Throughout the first half of Harmontown, Berkeley throws in interview snippets with some of the big time people Harmon had worked with coming up through the ranks – Ben Stiller, Jack Black, Sarah Silverman (who fired him from her own show) – all of which gives us a nice little glimpse into not just Harmon but what it’s like to actually work with him. I found it especially fascinating to hear what writer/director Rob Schrab – who was just recently tapped to direct The Lego Movie Sequel – had to say about working with his buddy Harmon, and how him staying sane while Harmon’s more difficult tendencies got in the way led to them having a break from each other.

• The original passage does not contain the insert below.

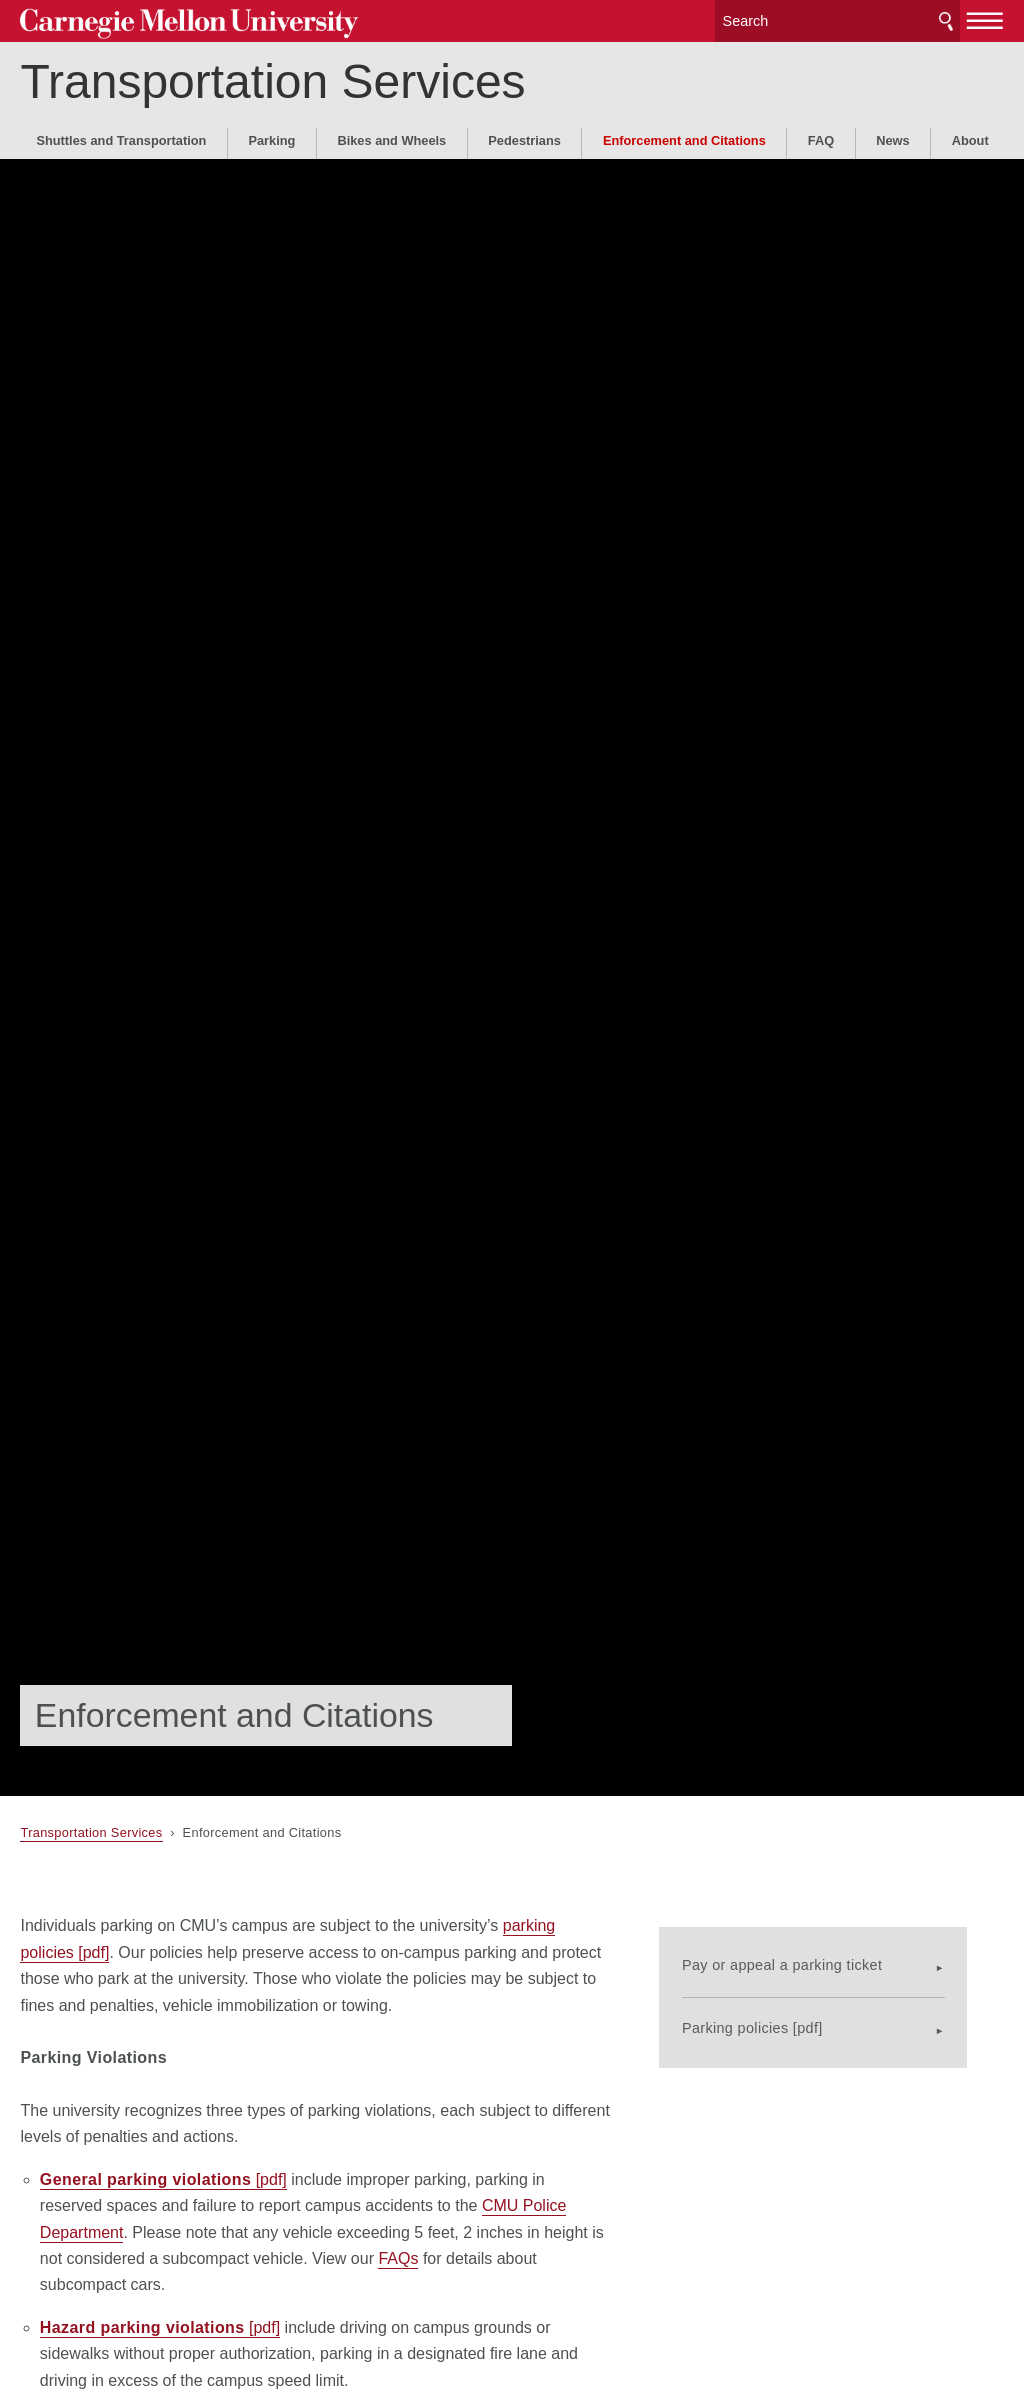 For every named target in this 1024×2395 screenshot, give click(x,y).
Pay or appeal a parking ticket (817, 1951)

There’s a lot to love in Harmontown – the candor, the random humor, the interviews with people you know and love. And while it’s not as well-organized as you would hope it to be, it does give you a pretty realistic look at what life with Harmon is like. It gives you a sense of what pushes him, as well as what keeps him from being as successful as he could and should be. He’s a puzzle that Hollywood has yet to really figure out. Thank goodness for the weird ones.
NOTE: Dan Harmon was rehired after Community‘s off-balance 4th season. It’s 5th, Harmon-led season debuted on NBC last year and it’s 6th season is currently streaming on Yahoo Screen.